» HOW TO COMPLETE THIS TASK
For this exercise, please return exactly the line containing "оцет пожвавлять смак консервованих чи" and each line after it through the end of the records, with no pictures included.

(Stored data entries)
**********

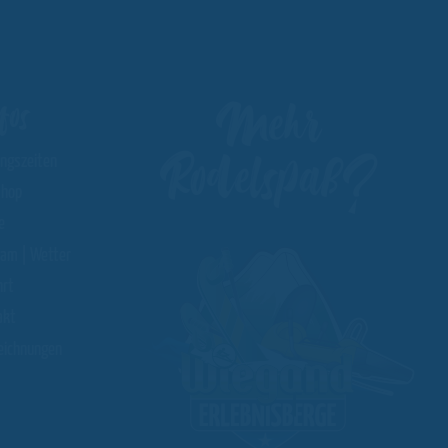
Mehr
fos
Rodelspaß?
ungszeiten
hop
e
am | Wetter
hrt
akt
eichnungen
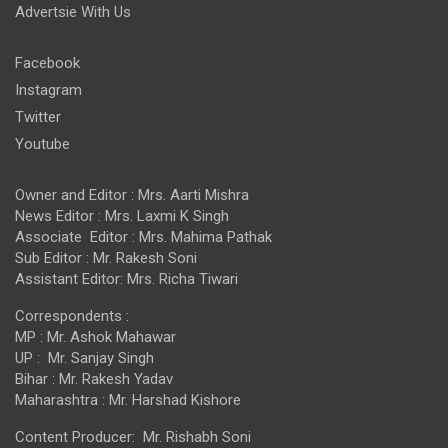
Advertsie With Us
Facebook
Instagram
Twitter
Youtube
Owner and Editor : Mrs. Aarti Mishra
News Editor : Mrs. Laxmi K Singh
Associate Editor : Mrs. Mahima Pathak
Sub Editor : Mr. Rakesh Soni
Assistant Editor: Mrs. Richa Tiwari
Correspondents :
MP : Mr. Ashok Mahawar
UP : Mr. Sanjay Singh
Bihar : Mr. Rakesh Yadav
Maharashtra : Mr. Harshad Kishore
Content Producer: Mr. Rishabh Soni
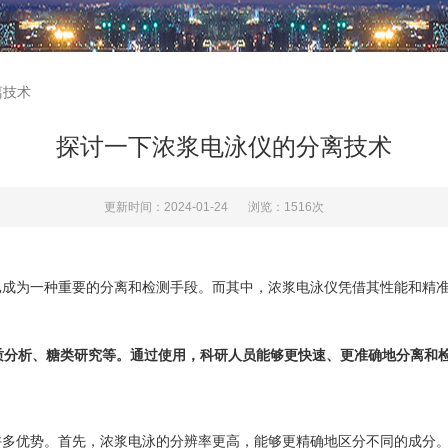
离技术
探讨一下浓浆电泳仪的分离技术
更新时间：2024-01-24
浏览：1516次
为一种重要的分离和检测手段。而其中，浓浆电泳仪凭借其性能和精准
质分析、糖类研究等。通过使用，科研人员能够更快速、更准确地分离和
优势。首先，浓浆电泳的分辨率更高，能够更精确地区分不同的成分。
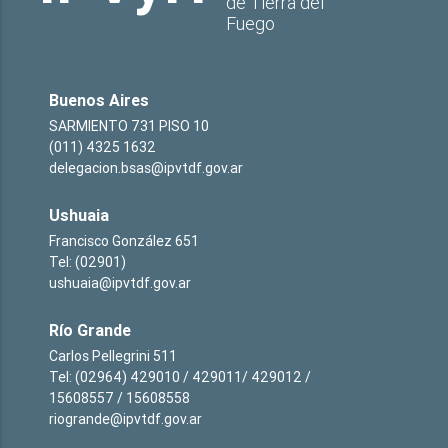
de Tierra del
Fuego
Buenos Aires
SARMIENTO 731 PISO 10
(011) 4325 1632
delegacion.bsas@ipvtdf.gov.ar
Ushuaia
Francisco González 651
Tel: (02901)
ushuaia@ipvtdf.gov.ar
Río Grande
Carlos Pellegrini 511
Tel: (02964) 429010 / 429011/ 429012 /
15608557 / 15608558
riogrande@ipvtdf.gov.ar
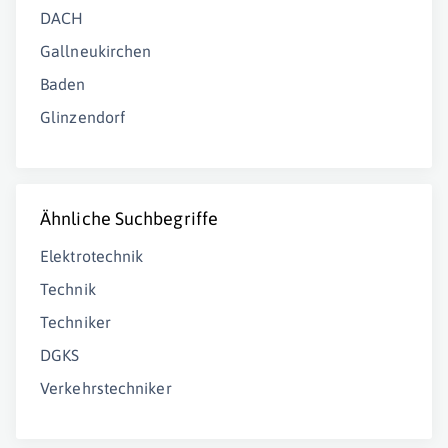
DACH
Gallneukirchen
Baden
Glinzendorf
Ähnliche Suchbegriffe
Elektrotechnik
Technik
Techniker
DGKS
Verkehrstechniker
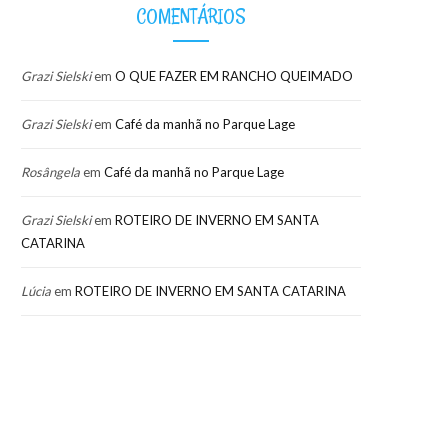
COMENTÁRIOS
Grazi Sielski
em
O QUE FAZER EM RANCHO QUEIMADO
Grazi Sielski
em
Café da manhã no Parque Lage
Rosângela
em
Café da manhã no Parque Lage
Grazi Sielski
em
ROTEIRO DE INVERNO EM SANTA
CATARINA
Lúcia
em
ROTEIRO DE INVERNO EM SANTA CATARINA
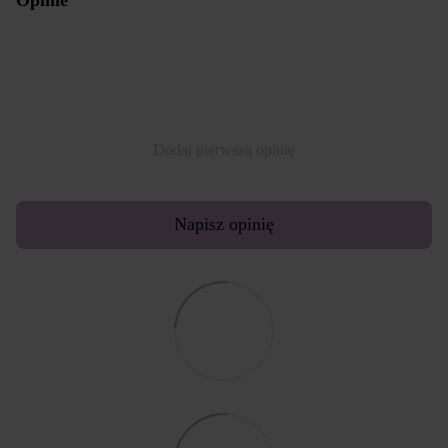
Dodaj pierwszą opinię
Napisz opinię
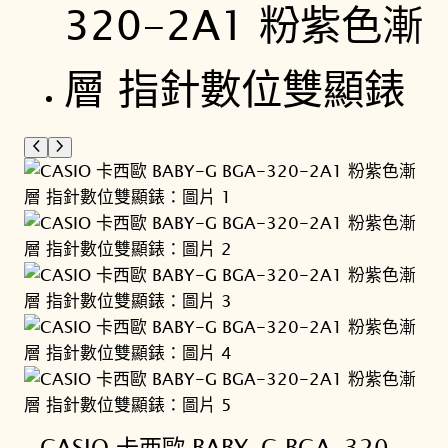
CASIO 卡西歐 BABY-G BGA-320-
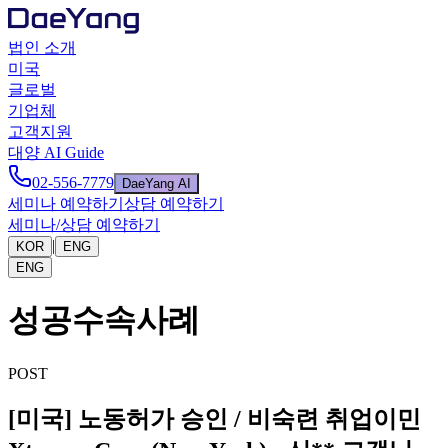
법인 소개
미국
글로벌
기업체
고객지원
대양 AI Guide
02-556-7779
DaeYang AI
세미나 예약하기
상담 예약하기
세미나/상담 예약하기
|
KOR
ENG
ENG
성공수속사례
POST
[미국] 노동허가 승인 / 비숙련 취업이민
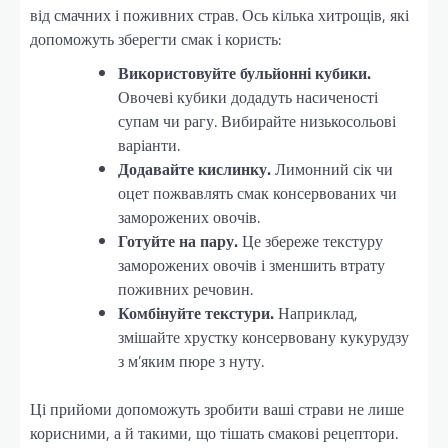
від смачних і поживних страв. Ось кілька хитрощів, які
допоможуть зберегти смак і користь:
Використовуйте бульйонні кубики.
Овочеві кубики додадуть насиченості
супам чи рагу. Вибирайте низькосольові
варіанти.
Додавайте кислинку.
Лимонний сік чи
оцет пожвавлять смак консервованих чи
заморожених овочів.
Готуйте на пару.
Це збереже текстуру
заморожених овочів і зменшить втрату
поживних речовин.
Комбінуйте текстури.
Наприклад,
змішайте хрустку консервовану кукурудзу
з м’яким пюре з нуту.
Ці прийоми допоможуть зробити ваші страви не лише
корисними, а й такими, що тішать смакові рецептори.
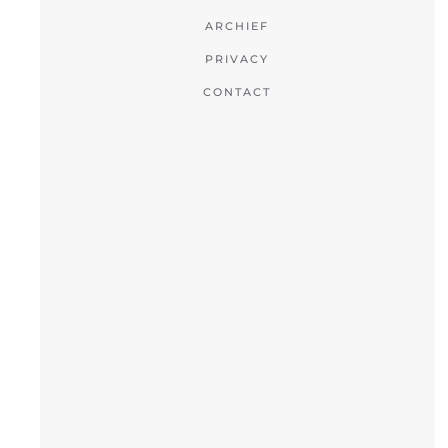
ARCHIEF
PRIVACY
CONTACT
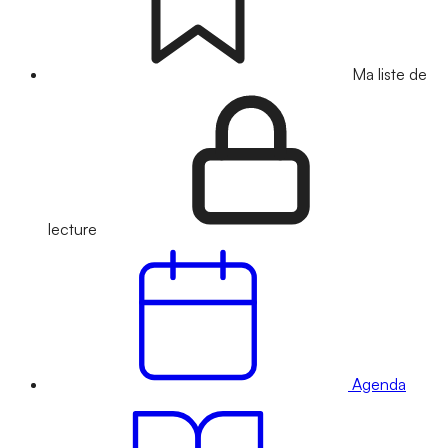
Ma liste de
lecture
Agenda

**********

» EXERCISE ANSWER
оцет пожвавлять смак консервованих чи
заморожених овочів.
Готуйте на пару.
Це збереже текстуру
заморожених овочів і зменшить втрату
поживних речовин.
Комбінуйте текстури.
Наприклад,
змішайте хрустку консервовану кукурудзу
з м’яким пюре з нуту.
Ці прийоми допоможуть зробити ваші страви не лише
корисними, а й такими, що тішать смакові рецептори.
ARCHIEF
PRIVACY
CONTACT
Ma liste de
lecture
Agenda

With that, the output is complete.